Only those lines in the data below from the line containing "Вопрос & Ответ" through the line containing "evenimentul de la Ciugud – Păuca", both included, should be restated word for word.

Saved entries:

========================

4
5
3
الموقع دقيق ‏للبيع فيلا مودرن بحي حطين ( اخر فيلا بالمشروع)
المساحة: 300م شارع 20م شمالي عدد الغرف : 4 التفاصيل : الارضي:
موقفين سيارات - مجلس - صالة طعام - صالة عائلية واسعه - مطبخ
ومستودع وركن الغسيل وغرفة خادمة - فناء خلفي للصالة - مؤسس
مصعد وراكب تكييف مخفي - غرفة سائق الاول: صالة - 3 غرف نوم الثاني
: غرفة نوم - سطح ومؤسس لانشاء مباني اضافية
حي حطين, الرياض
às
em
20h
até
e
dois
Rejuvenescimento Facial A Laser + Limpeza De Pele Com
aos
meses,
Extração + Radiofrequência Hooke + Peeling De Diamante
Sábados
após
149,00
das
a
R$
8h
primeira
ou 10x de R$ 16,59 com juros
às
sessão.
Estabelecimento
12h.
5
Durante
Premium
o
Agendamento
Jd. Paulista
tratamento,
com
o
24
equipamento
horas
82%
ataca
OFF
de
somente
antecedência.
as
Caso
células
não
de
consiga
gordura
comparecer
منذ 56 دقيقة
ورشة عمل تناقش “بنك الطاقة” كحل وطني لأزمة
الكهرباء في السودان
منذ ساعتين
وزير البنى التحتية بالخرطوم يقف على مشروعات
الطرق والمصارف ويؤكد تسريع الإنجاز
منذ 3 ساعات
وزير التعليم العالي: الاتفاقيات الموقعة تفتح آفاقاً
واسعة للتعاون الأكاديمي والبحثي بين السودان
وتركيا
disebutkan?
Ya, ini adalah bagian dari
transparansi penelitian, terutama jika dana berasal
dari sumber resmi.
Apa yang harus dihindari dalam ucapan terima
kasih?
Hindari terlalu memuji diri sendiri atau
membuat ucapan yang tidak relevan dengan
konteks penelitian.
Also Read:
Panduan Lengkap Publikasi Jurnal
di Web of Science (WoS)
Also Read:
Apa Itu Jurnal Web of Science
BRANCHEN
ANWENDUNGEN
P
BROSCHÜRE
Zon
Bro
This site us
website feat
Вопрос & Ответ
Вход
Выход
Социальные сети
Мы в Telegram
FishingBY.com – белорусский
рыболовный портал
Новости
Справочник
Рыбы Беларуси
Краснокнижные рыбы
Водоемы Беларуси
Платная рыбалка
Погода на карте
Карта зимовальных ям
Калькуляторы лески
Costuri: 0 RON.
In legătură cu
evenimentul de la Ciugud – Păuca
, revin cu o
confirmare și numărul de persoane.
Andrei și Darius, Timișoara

========================

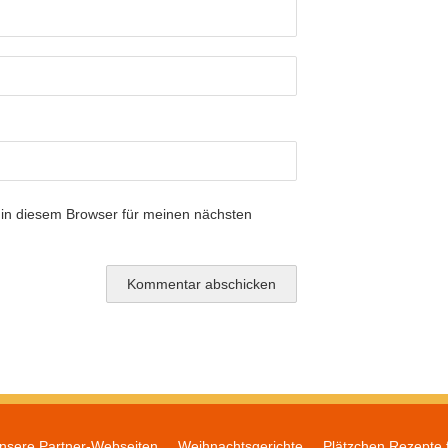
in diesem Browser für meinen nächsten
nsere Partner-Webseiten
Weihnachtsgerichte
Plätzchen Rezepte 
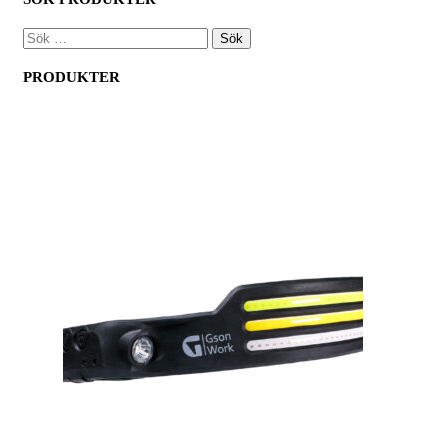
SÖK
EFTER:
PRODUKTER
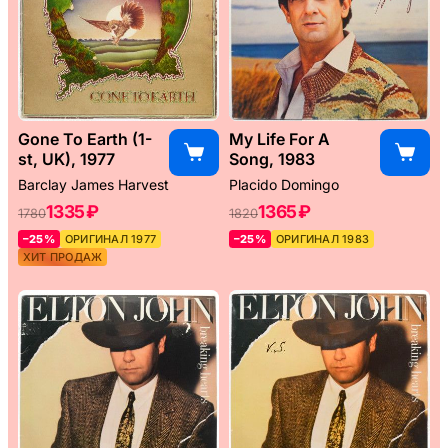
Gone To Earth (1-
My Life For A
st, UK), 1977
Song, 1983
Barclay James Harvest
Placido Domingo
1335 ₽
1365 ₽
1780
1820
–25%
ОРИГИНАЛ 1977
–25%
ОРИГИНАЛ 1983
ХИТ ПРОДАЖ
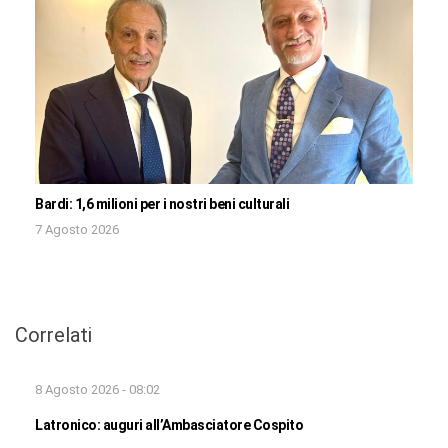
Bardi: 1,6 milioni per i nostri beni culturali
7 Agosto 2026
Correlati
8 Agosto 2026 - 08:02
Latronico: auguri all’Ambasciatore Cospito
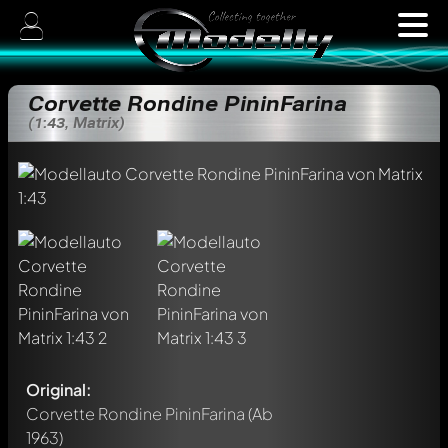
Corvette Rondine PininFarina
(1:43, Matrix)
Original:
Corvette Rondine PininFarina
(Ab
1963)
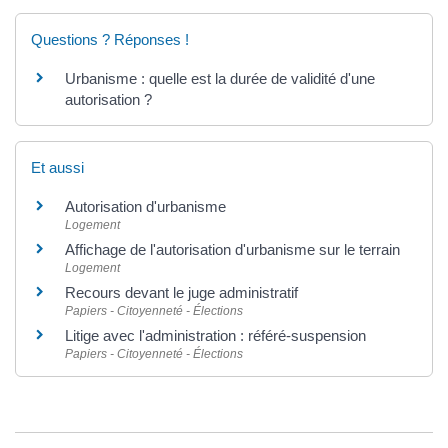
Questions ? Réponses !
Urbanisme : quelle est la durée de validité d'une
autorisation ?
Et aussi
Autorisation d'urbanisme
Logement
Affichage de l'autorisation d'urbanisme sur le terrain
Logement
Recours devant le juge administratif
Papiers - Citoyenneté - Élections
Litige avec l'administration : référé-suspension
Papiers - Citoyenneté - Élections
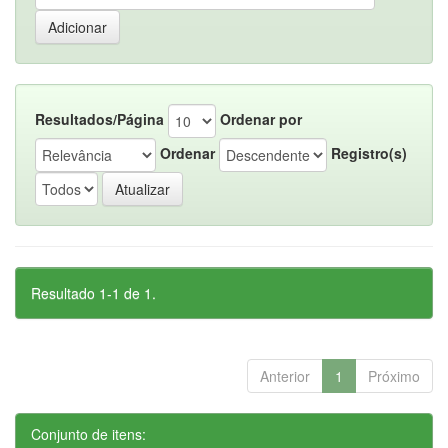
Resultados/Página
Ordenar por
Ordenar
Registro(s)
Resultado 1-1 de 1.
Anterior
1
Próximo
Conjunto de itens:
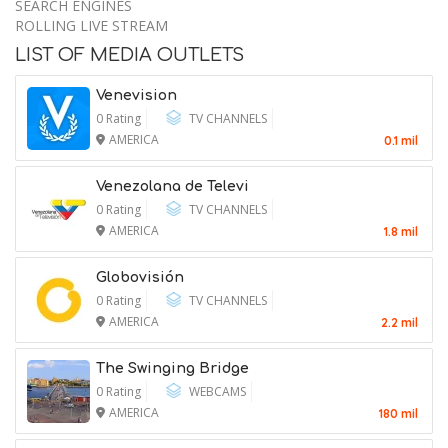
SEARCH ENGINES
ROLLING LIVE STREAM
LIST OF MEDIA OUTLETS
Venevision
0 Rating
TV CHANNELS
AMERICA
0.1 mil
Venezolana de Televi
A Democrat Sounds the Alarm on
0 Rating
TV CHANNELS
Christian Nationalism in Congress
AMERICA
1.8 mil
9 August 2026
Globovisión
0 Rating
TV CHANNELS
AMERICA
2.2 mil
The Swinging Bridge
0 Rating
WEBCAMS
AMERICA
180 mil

========================

Answer box
Вопрос & Ответ
Вход
Выход
Социальные сети
Мы в Telegram
FishingBY.com – белорусский
рыболовный портал
Новости
Справочник
Рыбы Беларуси
Краснокнижные рыбы
Водоемы Беларуси
Платная рыбалка
Погода на карте
Карта зимовальных ям
Калькуляторы лески
Costuri: 0 RON.
In legătură cu
evenimentul de la Ciugud – Păuca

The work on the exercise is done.